The medical panel of the British Boxing Board Of Control's Southern area, meeting last month (a few years ago now) under the shadow of the death of the Trinidadian heavyweight Ulric Regis after a fight, decided that it would be impracticable to send all boxer to hospital who had been knocked out or down.
Regis, who was punished about the head in a fight on March 11 died four days later after a blood clot had been removed from his brain.
Damage to the brain from a blow on the head is often microscopic and may not produce any detectable change in behaviour, even after the accumulation of several injuries.
Because brain damage is so hard to measure, wide latitude is left for estimates of its extent, ranging from those who say that boxing rarely causes noticeable brain damage to those who claim that there is no such thing as a harmless blow to the head, however gentle it may be!
The brain can be considered as a lump of jelly protected by a square box, the skull, and cushioned by a thin layer of fluid. A blow on the head makes the brain swirl around inside the skull oscillating back and forth in the direction in which the blow landed.
The characteristic injury from the hard blows is known as contre-coup damage, in which both back and front of the brain, or the two sides are injured by knocking against the walls of the skull.
Boxers commonly suffer damage to the frontal lobes in the front of the brain, and the occipital lobes at the back. Frontal lobe injury resembling in its extremes the symptoms of pre-frontal leukotomy, or surgical removal of the lobes, which includes lack of inhibitions and inability to concentrate.
The cause of damage lies in haemorrhage of the delicate blood vessels that supply the brain cells with vital nutrients. Breaking of a blood vessel probably leads to the death of the cells it supplies, and since brain cells are never replaced, the damage caused by even small haemorrhages is bound to accumulate.
Another form of injury, of which Ulic Regis displayed the classic symptoms, is the breaking of a comparatively large blood vessel, the middle meningeal artery, which runs up a canal near the ear inside the skull.
A blow on the head may cause immediate unconsciousness from which the boxer recovers, but meanwhile blood seeping from the burst artery builds up pressure on the inside of the skull which some time later causes unconsciousness and death. (A technique I might add here that I warned people about in the dim-mak article for AFA earlier. Author)
It is true that very few boxers die as a direct result f blows received in the ring; what is not known is the extent of the accumulated damage from separate injuries that pass unnoticed at the time. Gross damage, however, is not nearly as rare as it is sometimes said to be.
And from Leading Australian Physicians; Leading Australian physicians want boxing banned because it caused serious long term disabilities like dementia and Parkinson's disease.

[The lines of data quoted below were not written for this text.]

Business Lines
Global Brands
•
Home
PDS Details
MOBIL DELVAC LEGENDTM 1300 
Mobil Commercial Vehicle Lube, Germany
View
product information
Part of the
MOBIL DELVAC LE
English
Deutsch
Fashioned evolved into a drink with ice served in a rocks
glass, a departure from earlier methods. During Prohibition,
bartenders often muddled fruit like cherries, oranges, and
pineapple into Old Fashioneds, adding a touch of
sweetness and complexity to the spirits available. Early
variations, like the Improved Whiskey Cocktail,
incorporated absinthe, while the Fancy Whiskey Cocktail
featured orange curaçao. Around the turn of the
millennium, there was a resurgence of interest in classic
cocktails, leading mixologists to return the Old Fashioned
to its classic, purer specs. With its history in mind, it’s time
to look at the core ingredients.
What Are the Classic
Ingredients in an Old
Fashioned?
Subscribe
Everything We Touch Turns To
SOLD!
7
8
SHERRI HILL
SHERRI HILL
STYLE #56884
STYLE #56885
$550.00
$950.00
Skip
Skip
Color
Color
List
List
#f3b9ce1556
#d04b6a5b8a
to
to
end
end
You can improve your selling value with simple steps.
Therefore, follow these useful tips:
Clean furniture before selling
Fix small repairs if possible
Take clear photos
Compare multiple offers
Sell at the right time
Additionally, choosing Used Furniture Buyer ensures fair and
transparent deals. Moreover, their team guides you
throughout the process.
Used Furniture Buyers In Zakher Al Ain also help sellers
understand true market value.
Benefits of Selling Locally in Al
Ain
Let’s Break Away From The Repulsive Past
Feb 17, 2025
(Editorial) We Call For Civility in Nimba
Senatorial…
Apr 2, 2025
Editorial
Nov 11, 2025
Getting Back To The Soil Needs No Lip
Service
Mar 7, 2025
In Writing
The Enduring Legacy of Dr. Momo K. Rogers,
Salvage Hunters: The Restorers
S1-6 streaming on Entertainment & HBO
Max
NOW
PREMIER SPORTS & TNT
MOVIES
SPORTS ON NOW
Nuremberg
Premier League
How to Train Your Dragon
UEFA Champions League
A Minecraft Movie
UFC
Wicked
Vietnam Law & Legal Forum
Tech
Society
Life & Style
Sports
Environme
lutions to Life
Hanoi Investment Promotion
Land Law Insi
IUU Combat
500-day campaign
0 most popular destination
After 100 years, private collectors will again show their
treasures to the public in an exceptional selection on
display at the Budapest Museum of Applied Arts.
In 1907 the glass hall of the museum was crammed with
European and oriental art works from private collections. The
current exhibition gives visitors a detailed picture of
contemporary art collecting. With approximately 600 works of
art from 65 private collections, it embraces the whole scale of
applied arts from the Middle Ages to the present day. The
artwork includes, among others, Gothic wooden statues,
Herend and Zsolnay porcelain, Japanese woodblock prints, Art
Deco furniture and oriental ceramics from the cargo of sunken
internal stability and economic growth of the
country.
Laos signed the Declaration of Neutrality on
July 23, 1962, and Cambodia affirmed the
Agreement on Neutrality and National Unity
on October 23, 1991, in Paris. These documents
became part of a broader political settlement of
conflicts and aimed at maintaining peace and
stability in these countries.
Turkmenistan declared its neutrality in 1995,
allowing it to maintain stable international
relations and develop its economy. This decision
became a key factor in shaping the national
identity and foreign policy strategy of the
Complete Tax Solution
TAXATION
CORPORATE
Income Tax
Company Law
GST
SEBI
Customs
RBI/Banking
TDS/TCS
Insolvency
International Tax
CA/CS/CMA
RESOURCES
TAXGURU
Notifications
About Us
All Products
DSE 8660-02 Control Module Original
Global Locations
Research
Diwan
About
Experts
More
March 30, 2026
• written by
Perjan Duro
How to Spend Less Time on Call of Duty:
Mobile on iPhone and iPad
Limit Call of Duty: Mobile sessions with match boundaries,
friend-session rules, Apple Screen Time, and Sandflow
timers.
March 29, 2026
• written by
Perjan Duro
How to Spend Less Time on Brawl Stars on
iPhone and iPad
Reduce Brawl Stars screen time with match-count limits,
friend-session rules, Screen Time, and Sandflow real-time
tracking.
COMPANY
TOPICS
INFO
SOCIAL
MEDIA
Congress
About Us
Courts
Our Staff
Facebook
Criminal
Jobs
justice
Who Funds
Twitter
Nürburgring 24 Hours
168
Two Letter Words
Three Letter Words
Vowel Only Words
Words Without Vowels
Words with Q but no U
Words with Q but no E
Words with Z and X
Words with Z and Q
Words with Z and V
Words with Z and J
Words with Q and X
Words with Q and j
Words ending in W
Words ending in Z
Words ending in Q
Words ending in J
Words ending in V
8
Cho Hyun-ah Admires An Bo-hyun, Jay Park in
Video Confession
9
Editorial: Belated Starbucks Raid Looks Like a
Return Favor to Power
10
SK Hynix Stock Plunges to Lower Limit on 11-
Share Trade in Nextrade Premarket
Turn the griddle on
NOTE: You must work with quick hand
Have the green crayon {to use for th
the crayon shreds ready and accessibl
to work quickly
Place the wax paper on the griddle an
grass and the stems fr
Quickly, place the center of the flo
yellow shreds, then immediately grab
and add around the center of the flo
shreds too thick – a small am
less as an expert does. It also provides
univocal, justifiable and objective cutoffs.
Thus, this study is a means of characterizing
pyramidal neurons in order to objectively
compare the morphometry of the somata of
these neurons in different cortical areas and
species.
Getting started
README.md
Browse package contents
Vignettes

Combative sports are gross anyway and the Martial Arts should have no place in these areas. The martial Arts are for self defence and should remain that way. Soccer and rugby, basketball and hockey are sports and should remain that way. There, the contestants are trying to win by putting a ball into a net or goal but in the martial sports area including boxing, the contestants are out to hurt each other so that they win.
At least if the matches were bare knuckles, then many a tournament contestant would think twice about entering into these matches and we just might see less brain damage,.. in the least.